**Supplied records:**
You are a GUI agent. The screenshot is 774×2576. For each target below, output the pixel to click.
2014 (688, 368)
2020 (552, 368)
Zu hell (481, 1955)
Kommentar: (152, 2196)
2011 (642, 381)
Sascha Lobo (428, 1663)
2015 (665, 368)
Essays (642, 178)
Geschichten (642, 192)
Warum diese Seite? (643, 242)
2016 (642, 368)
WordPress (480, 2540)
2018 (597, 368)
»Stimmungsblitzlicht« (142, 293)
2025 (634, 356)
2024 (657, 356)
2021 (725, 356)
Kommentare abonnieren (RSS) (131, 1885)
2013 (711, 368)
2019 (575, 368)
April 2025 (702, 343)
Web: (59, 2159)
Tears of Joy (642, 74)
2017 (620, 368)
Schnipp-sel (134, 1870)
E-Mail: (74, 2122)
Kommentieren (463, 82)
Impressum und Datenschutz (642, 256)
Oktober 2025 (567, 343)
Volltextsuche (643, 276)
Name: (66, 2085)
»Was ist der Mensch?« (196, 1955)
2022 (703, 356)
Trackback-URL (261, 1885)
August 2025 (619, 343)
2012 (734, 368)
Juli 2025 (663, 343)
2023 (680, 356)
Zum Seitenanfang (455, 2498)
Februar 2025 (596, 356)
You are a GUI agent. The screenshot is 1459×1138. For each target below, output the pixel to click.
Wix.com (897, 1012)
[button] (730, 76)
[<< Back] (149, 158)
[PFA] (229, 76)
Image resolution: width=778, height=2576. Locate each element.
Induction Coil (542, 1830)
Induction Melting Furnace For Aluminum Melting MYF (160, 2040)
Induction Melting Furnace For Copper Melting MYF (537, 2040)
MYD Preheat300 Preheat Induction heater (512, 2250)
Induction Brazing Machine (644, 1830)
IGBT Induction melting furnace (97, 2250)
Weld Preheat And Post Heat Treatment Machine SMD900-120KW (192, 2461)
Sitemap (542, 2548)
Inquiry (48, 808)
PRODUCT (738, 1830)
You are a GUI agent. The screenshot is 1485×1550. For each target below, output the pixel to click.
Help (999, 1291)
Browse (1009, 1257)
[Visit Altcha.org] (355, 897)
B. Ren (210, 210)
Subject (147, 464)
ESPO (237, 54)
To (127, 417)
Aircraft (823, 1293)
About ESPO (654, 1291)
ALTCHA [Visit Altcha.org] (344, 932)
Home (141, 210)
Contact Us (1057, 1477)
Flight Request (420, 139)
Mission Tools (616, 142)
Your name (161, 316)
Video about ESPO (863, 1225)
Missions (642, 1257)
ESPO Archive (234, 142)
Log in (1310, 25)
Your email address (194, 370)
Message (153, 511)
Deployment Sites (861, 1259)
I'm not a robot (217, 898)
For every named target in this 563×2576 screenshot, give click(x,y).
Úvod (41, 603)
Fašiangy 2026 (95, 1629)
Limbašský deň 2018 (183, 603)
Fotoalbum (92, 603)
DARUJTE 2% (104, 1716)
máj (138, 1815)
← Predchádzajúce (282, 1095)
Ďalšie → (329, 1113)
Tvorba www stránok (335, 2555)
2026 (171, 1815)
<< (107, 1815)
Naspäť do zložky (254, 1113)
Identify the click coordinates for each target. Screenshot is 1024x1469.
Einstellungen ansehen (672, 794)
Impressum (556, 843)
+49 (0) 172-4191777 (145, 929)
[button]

**Problem description:** Some lines in the data above hold the string "output". Find and copy each of them.

**Solved problem:**
You are a GUI agent. The screenshot is 774×2576. For each target below, output the pixel to click.
You are a GUI agent. The screenshot is 1459×1138. For each target below, output the pixel to click.
You are a GUI agent. The screenshot is 1485×1550. For each target below, output the pixel to click.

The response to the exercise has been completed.